Pontosgriechen sprachen eine eigene Sprache, die dem Altgriechischen noch sehr nahe ist. „Mein Großvater hat das noch gesprochen“, meint Eleftherios. Er konnte auch noch zwei oder drei der Tänze, die heute zum Repertoire des Tübinger Tanzvereins gehören.

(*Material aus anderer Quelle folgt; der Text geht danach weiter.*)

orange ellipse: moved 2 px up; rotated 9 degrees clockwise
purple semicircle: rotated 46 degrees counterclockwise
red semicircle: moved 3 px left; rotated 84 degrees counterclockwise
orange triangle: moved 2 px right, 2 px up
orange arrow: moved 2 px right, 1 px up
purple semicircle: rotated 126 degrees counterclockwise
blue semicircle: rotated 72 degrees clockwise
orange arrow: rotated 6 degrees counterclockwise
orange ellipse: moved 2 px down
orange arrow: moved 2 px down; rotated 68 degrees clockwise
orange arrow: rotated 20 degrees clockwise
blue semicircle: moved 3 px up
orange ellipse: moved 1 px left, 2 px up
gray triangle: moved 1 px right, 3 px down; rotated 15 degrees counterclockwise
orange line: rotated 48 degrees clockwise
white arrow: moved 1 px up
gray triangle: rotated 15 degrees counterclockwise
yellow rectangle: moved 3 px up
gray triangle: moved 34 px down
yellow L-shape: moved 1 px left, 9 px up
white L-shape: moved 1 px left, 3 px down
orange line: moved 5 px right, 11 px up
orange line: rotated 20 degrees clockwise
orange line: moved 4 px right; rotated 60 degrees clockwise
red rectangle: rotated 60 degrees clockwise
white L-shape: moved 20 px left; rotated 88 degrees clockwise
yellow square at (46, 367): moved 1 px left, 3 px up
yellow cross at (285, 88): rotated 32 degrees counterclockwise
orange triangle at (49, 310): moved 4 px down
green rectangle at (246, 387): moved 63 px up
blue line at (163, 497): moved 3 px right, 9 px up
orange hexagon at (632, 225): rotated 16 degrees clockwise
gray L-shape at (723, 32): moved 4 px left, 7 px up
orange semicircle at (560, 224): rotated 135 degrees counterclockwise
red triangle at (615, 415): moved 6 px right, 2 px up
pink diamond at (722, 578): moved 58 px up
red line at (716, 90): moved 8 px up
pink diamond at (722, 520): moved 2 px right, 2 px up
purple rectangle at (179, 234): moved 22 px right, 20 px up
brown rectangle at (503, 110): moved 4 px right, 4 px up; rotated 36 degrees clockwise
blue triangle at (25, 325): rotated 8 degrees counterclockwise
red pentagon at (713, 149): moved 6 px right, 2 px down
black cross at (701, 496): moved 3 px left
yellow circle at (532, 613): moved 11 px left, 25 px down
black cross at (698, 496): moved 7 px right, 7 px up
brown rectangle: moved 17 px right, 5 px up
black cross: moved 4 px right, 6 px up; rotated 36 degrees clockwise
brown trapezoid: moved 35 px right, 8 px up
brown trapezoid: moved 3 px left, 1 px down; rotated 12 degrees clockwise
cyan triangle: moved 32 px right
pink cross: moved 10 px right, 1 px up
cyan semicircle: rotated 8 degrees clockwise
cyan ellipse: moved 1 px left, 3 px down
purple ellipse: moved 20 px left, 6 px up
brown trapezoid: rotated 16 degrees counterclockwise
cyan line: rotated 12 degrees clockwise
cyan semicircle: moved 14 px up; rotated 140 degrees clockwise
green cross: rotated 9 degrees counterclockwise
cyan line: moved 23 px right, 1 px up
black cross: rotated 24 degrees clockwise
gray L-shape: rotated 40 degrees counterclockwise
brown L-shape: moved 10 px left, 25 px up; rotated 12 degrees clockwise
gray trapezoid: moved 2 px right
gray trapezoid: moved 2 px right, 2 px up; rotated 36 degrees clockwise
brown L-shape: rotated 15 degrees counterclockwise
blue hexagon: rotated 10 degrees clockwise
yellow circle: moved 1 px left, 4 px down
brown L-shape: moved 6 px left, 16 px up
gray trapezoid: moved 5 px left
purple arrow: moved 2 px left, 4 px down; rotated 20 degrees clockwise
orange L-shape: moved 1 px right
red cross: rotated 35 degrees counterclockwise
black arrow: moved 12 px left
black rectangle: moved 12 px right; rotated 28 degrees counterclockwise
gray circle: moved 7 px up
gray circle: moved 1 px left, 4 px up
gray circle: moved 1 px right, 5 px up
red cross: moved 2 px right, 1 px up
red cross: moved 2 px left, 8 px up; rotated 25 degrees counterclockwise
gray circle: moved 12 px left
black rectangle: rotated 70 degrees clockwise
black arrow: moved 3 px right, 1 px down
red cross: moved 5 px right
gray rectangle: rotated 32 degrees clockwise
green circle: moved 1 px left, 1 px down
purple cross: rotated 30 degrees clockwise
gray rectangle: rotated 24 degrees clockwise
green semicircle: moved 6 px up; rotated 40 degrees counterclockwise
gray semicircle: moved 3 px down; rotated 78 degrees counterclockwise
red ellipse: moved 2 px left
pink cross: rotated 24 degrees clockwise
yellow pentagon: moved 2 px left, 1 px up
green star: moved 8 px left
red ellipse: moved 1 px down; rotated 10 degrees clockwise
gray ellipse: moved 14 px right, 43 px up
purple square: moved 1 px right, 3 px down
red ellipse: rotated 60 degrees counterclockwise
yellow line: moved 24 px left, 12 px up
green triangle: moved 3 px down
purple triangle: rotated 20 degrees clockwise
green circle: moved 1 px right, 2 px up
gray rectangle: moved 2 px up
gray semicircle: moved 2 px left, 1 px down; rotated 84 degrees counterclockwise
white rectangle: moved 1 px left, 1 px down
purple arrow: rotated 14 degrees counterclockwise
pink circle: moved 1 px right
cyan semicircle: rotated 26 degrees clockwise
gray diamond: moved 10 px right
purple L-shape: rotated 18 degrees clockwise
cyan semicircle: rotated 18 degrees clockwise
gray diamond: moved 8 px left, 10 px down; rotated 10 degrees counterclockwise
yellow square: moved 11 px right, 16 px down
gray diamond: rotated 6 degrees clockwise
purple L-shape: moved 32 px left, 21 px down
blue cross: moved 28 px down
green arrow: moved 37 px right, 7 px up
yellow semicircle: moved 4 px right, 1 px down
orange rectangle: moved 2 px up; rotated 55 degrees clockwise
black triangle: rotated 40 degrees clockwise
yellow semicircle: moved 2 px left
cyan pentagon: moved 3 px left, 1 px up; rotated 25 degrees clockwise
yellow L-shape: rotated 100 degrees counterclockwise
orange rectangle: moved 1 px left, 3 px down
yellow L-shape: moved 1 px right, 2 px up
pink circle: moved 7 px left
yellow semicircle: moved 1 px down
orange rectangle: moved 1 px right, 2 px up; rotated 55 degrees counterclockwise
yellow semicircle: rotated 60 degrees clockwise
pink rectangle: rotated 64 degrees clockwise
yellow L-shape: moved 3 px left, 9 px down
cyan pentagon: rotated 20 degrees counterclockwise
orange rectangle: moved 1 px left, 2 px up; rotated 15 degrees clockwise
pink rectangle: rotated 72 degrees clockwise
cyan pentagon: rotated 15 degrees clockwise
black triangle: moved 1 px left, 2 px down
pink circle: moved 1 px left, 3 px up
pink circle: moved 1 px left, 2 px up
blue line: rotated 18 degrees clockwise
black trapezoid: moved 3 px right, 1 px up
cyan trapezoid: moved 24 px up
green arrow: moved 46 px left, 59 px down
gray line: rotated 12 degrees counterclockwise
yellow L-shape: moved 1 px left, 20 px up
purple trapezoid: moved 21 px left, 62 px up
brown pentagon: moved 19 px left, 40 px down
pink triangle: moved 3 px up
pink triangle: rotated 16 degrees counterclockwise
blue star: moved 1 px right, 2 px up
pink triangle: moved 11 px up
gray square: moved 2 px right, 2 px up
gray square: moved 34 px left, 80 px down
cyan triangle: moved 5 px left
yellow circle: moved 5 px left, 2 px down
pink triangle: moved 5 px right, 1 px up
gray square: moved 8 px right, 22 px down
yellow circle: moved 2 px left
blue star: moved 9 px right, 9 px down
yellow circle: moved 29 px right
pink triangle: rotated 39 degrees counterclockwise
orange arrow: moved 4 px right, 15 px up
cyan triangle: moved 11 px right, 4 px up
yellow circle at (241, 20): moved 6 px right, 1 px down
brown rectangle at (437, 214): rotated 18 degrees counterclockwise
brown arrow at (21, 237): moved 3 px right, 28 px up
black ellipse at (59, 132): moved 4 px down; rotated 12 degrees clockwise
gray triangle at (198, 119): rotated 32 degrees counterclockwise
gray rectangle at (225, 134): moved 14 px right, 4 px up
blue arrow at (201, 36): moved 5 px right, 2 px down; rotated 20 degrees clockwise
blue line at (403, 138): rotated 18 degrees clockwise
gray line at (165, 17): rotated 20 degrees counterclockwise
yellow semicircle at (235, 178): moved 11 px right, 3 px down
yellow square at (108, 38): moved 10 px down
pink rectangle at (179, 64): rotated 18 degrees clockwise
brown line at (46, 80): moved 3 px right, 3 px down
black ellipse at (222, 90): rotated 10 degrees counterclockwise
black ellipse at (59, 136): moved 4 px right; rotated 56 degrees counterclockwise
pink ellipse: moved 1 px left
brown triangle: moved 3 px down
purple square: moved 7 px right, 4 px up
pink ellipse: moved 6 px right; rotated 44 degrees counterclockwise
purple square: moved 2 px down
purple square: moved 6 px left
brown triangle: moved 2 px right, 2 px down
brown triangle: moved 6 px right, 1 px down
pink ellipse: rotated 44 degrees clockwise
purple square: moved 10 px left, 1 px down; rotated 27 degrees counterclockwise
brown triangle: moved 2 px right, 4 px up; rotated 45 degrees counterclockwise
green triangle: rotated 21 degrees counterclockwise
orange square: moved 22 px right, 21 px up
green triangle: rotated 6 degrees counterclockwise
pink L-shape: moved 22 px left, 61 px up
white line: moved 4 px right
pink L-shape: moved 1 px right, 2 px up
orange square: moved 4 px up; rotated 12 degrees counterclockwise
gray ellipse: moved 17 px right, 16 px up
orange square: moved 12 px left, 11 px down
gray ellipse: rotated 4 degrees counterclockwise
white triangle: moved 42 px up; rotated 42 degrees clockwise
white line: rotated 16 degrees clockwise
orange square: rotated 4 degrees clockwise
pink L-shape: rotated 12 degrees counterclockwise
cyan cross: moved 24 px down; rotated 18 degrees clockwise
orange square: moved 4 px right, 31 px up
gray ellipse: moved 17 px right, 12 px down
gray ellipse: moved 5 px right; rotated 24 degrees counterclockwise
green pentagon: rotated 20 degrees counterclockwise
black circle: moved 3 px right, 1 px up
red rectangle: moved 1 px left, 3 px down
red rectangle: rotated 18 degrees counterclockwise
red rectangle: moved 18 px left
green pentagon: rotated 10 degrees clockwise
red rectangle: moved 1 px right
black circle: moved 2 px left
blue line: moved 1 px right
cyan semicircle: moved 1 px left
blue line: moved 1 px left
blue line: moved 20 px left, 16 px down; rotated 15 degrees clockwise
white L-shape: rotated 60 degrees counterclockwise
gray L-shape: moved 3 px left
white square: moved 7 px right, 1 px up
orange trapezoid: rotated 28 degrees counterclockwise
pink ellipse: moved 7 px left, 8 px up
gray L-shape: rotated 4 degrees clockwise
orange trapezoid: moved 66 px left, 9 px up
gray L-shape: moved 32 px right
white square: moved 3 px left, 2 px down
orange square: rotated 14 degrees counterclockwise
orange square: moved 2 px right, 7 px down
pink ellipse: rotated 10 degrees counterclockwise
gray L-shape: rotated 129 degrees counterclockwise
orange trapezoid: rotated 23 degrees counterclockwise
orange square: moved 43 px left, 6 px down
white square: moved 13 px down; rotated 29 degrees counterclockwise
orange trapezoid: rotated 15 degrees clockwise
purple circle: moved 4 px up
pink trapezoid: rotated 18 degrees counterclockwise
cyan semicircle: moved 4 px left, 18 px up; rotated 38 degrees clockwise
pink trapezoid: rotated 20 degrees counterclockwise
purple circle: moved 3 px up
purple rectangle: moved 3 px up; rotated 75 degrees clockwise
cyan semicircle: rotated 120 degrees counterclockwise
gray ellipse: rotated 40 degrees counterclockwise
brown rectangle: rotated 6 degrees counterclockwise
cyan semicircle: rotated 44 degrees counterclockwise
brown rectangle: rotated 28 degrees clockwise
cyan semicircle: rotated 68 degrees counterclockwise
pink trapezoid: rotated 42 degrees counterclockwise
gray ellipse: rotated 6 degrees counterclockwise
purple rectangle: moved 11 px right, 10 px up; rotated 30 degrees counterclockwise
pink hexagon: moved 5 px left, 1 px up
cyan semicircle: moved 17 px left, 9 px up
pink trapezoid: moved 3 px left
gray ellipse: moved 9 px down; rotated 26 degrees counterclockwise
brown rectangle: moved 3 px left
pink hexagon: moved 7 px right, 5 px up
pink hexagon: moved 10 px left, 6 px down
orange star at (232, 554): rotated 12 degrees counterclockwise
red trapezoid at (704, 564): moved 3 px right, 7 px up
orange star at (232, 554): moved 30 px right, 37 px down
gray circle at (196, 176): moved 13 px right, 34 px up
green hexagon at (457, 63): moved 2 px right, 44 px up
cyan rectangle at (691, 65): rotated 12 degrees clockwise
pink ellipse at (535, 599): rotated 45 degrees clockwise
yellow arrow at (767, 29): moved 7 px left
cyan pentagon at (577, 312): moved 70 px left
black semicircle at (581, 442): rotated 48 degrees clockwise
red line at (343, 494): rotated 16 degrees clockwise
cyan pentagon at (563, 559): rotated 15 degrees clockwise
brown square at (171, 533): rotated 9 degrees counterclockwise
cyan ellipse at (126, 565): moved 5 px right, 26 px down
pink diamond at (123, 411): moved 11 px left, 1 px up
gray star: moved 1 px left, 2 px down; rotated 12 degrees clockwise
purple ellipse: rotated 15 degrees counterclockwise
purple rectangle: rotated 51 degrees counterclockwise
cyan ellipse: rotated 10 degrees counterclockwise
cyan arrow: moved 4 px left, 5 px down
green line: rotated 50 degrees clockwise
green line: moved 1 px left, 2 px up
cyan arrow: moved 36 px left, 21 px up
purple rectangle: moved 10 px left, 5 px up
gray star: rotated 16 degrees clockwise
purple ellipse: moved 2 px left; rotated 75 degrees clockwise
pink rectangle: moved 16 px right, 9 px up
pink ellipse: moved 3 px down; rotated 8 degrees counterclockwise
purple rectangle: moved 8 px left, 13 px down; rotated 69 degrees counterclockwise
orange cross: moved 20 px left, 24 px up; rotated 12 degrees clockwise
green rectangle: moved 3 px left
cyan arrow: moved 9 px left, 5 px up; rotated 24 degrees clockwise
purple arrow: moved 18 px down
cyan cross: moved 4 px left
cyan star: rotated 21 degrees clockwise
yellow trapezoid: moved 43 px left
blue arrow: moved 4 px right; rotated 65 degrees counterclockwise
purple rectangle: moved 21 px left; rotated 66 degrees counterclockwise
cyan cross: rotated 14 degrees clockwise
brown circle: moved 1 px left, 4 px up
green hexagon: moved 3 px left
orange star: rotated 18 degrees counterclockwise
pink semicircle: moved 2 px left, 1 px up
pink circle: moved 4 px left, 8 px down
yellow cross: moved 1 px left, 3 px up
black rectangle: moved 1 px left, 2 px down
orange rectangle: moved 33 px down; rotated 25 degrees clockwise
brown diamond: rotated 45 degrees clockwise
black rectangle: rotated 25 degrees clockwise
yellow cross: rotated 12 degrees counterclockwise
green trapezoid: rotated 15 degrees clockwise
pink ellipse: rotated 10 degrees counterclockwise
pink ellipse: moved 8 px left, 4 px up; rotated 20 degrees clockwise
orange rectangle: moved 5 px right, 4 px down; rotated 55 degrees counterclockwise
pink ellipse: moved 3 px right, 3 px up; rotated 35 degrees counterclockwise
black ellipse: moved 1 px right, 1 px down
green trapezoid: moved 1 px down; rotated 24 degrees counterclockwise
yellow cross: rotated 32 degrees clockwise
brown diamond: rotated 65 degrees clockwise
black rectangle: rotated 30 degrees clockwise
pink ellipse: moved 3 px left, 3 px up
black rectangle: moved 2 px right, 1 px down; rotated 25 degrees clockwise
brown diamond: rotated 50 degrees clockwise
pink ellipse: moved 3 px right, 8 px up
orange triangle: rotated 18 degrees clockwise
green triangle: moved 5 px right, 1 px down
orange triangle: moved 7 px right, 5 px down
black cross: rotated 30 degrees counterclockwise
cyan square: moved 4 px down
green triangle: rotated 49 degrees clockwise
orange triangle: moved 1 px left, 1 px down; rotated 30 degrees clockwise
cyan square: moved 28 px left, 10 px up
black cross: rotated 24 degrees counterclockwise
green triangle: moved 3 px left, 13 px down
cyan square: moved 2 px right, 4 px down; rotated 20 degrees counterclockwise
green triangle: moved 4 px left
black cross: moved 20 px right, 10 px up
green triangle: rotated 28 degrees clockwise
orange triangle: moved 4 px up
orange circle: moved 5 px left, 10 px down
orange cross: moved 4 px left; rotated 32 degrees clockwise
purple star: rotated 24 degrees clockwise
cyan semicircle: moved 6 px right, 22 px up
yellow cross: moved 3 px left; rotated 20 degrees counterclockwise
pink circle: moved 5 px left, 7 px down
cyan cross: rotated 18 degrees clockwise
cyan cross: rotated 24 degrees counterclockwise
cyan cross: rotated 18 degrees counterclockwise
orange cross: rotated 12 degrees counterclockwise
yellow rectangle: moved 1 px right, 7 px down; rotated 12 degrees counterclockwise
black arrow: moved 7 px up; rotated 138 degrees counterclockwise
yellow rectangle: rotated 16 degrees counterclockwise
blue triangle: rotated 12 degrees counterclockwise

Da die Pontosgriechen bereits vor hundert Jahren ihre Heimat verlassen mussten, sind die Großeltern und Eltern Griechen aus Griechenland. „Aber über die Vereine vermitteln wir noch die pontosgriechische Kultur, die Sprache, die Musik und die Tänze. Wir sind ein Trachtenverein und auf unseren Auftritten tragen wir die Kleidung, die die Pontosgriechen vor über hundert Jahren getragen haben. Wir möchten, dass unsere Kinder mit Griechenland noch etwas anderes verbinden als Geld oder Krise.“

Etwa 30 Tänzerinnen und Tänzer gehören zum Tanzverein, heute sind es achtzehn, die sich der Größe nach aufstellen und in einem offenen Kreis tanzen, Solisten gibt es keine. Der Anführer gibt die Kommandos, ähnlich wie beim Squaredance. Die Geschwindigkeit ist atemberaubend, etwa wie bei einer Samba. Es gibt eine ganze Reihe Tänze, die nur zu speziellen Anlässen getanzt werden, zum Beispiel bei einer Hochzeit oder anlässlich der Geburt eines Kindes, einige Tänze werden ausschließlich von Männern getanzt und symbolisieren die Kriegsvorbereitung. Die Tänze sind mit all ihren regionalen Variationen alle schriftlich und mündlich überliefert. Pontosgriechen tanzen übrigens keinen Sirtaki.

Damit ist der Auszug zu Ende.